Circe is an excellent introduction to some of the most famous characters in Greek mythology, which makes it one of the best books to read before a trip to Greece!

Contributed by Maggie at Pink Caddy Travelogue

Mythos: The Greek Myths Retold and Heroes: Mortals and Monsters, Quests and Adventures, Stephen Fry

Mythos and Heroes are modern retellings of classical Greek myths.  Accomplished actor and comedian Stephen Fry has performed extensive research in the field of mythology.  In these two books, he brings these stories to life with a modern, witty, and sometimes irreverent flair.

Mythos focuses on tales of the Greek gods and their ancestors, the Titans.  You’ll find stories ranging from Zeus overthrowing his father to become the king of the Olympians to Prometheus’ creation of mankind.

Heroes spins tales of mythological mortal heroes and their quests.  Some are well known, like Heracles and his labors, or Jason and his quest for the Golden Fleece.  Others may be lesser known, such as the tales of Atalanta or Bellepheron, but are no less entertaining.

Mythos and Heroes will paint vivid pictures in your mind of locations throughout Greece –from Crete, the island of Zeus’ birth, to the Minotaur’s labyrinth in Knossos.

If you’re a fan of audiobooks, these are self-narrated so you can enjoy Fry’s delightful British accent along with the myths!

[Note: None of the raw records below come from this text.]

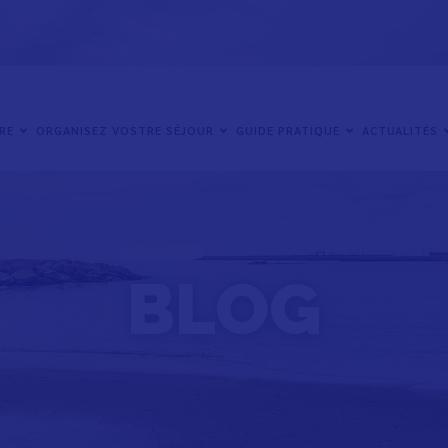
IRE
ORGANISEZ VOSTRE SÉJOUR
GUIDE PRATIQUE
ACTUALITÉS
BLOG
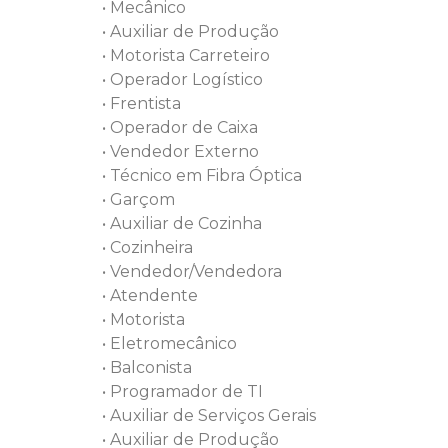
• Mecânico
• Auxiliar de Produção
• Motorista Carreteiro
• Operador Logístico
• Frentista
• Operador de Caixa
• Vendedor Externo
• Técnico em Fibra Óptica
• Garçom
• Auxiliar de Cozinha
• Cozinheira
• Vendedor/Vendedora
• Atendente
• Motorista
• Eletromecânico
• Balconista
• Programador de TI
• Auxiliar de Serviços Gerais
• Auxiliar de Produção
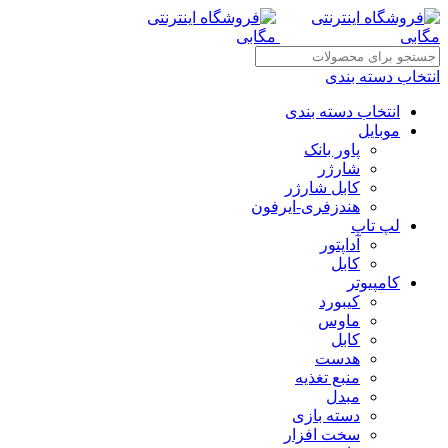
انتخاب دسته بندی
انتخاب دسته بندی
موبایل
پاور بانک
شارژر
کابل شارژر
هندزفری-ایرفون
لپ تاپ
آداپتور
کابل
کامپیوتر
کیبورد
ماوس
کابل
هدست
منبع تغذیه
مبدل
دسته بازی
سخت افزار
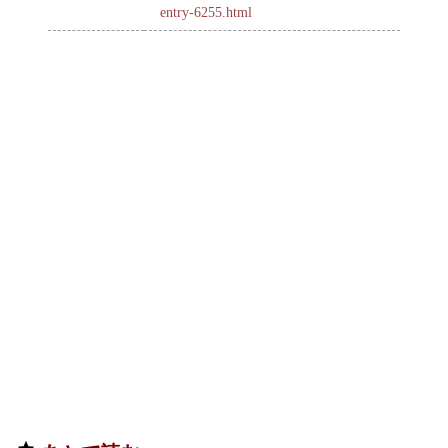
entry-6255.html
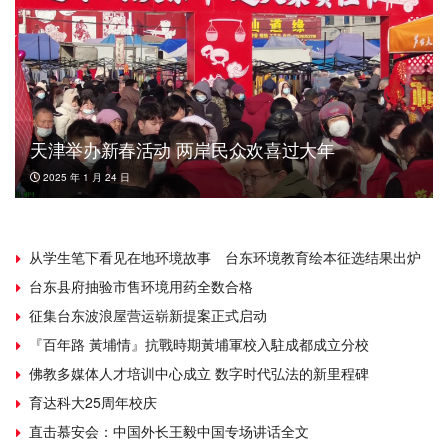
天津举办新春活动 两岸民众欢喜过大年
2025 年 1 月 24 日
从学生笔下看见在地环境故事 台东环境教育绘本征选结果出炉
台东县府抽验市售环境用药全数合格
征集台东波浪屋营运崭新提案正式启动
『百年路 黃埔情』抗戰時期黃埔軍校入駐成都成立分校
佛教多媒体人才培训中心成立 数字时代弘法的新里程碑
育达科大25周年校庆
直击慕安会：中国外长王毅中国专场讲话全文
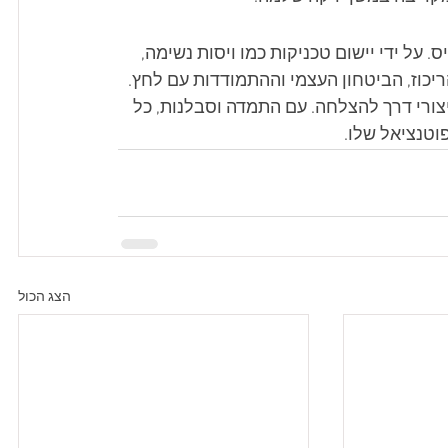
 על ידי יישום טכניקות כמו ויסות נשימה, 
הריכוז, הביטחון העצמי וההתמודדות עם לחץ. 
צורי דרך להצלחה. עם התמדה וסבלנות, כל 
וטנציאל שלו.
הצג הכול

Contributed by Lisa at Waves and Cobblestones

Mythology by Edith Hamilton

One of the most fascinating books about Greek mythology is this classic by Edith Hamilton. Interwoven into the best Greek vacations is an awareness of Greek mythology and how it permeates both ancient history and modern culture.

Taking a deep dive before your trip will reward you with a much more profound understanding of many Greek destinations ranging from archaeological sites, museums, and live performances to the constellations you’ll admire in the night sky (both in Greece and at home). Your study will enhance your understanding far beyond your Greek trip, giving you a greater appreciation of both historical and modern art, plays, operas, plays, movies and more.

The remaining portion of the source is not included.